UNTABA proposes chief ministerial level meeting on Assam-Nagaland border issue

Dimapur, July 18 (MExN): The United Naga Tribes Association on Border Areas (UNTABA) on Sunday proposed a chief ministerial level meeting to resolve the ongoing border issue between Nagaland and Assam.

In a press release issued by the association’s chairperson Hukavi T Yeputhomi and general secretary Imsumongba Pongen, the UNTABA said that the chief ministerial level meeting should conduct a comprehensive review of the Interim Agreements of 1972 and 1979 in order to “adopt appropriate step to de-notify the infamous ‘Dispute Area Belt’ (DAB) and remove the ‘DAB’ tag from all the ancestral and historical Naga lands bordering Assam.”

It also suggested that the Nagaland government should “adopt appropriate step to remove ‘neutral forces’ of Para-military forces (CRPF) and assume directly the Civil and Police Administrations in all these areas.” 

The association pointed out that the Karbi Anglong Autonomous Council (KAAC) had offered land to the Government of Assam to establish Battalion Headquarters and Training Centre for Special Forces and commandos of armed Assam Police at the Daldali Reserve Forest which is adjacent to Indisen, Aoyimkum and Rangapahar Army Cantonment area.

Such a move, it said, would create more disharmony and frictions between the various tribal communities living peacefully as neighbors between the two states. “The Naga people may be compelled to resist fiercely to such a move so as to maintain peaceful coexistence amongst the people, it said while claiming that the aforementioned areas “purely fall under the rightful ownership of the Naga people that were unilaterally transferred to the then Nowgong district for administrative convenience by the British India Government in the late 19th and early 20th century.”

While the Assam government has proposed to establish armed police battalions along the Inter-State boundary line, the Government of Nagaland’s proposal to deploy more personnel in few BOP (Border Observation Posts) “is too little too less which shows how serious the Government of the day is on the long pending border issue,” the association stated.

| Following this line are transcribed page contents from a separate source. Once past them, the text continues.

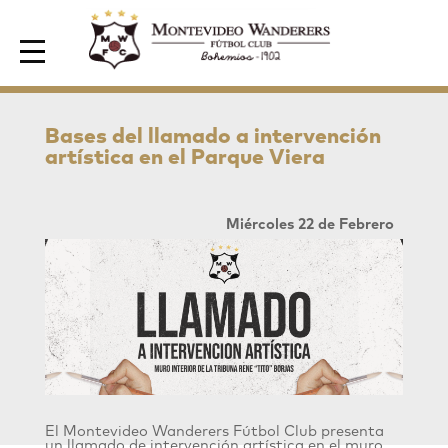
Area de Socios
Bases del llamado a intervención
artística en el Parque Viera
Miércoles 22 de Febrero
El Montevideo Wanderers Fútbol Club presenta
un llamado de intervención artística en el muro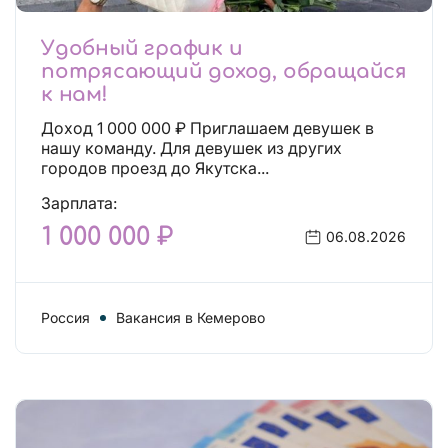
Удобный график и
потрясающий доход, обращайся
к нам!
Доход 1 000 000 ₽ Приглашаем девушек в
нашу команду. Для девушек из других
городов проезд до Якутска...
Зарплата:
1 000 000 ₽
06.08.2026
Россия
Вакансия в Кемерово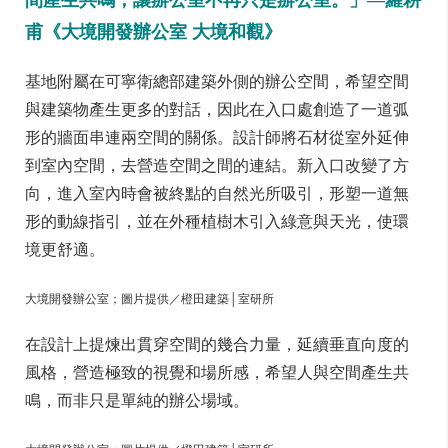
間產生共鳴，讓辦公室不再只是辦公室。」—羅耕
甫《大境開發辦公室 大境和觀》
基地附屬在可寧衛總部建築外側的辦公空間，希望空間
與建築物產生更多的對話，因此在入口處創造了一道弧
形的牆面串連兩空間的關係。設計師將石材從室外延伸
到室內空間，去營造空間之間的連結。新入口改變了方
向，進入室內時會被終點的自然光所吸引，形塑一道無
形的動線指引，並在外種植樹木引入綠意與天光，使環
境更舒適。
大境開發辦公室
；圖片提供／橙田建築│室研所
在設計上提煉出貫穿空間的幾合力量，延續垂直向度的
風格，營造極致的視覺和場所感，希望人與空間產生共
鳴，而非只是單純的辦公場域。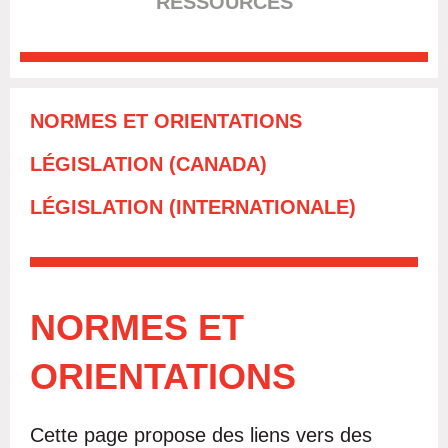
RESSOURCES
NORMES ET ORIENTATIONS
LÉGISLATION (CANADA)
LÉGISLATION (INTERNATIONALE)
NORMES ET
ORIENTATIONS
Cette page propose des liens vers des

In case the Nagaland government is unable to open new battalions then the existing battalions should be brought immediately along the border lines, it said.

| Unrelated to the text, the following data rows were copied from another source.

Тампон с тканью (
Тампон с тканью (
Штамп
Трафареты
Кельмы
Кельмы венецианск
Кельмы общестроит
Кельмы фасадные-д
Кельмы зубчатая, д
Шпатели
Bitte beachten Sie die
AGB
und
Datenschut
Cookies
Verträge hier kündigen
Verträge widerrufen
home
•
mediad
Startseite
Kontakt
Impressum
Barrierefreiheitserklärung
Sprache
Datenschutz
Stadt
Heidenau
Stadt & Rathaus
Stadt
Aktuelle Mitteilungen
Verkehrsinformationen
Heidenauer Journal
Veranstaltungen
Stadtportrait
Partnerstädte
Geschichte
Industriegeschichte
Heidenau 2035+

The UNTABA also suggested that the state government persuade the Government of Assam to withdraw the ‘Civil Suit No. 2 of 1988’ from the Supreme Court of India so that the inter-state boundary of two states can be settled on historical basis for all times to come.

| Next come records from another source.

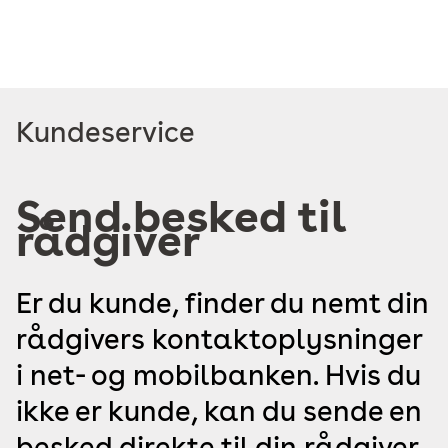
Read
Kundeservice
more
about
Send besked til
rådgiver
Er du kunde, finder du nemt din
rådgivers kontaktoplysninger
i net- og mobilbanken. Hvis du
ikke er kunde, kan du sende en
besked direkte til din rådgiver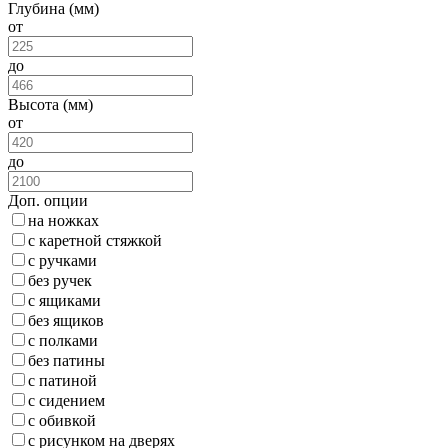
Глубина (мм)
от
до
Высота (мм)
от
до
Доп. опции
на ножках
с каретной стяжкой
с ручками
без ручек
с ящиками
без ящиков
с полками
без патины
с патиной
с сидением
с обивкой
с рисунком на дверях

Further stating that the traditional and historical boundary between the two states is ‘Dhodhar Ali’ or ‘Naga Bund’ that runs from Golaghat to Upper Assam and from Golaghat downward runs from Daigurung river to Kaliani river then to Kopili river down to Barak river, the UNTABA asserted that “until an Inter State boundary solution is brought about on the basis of historical facts, there can never be permanent peace between the two states.”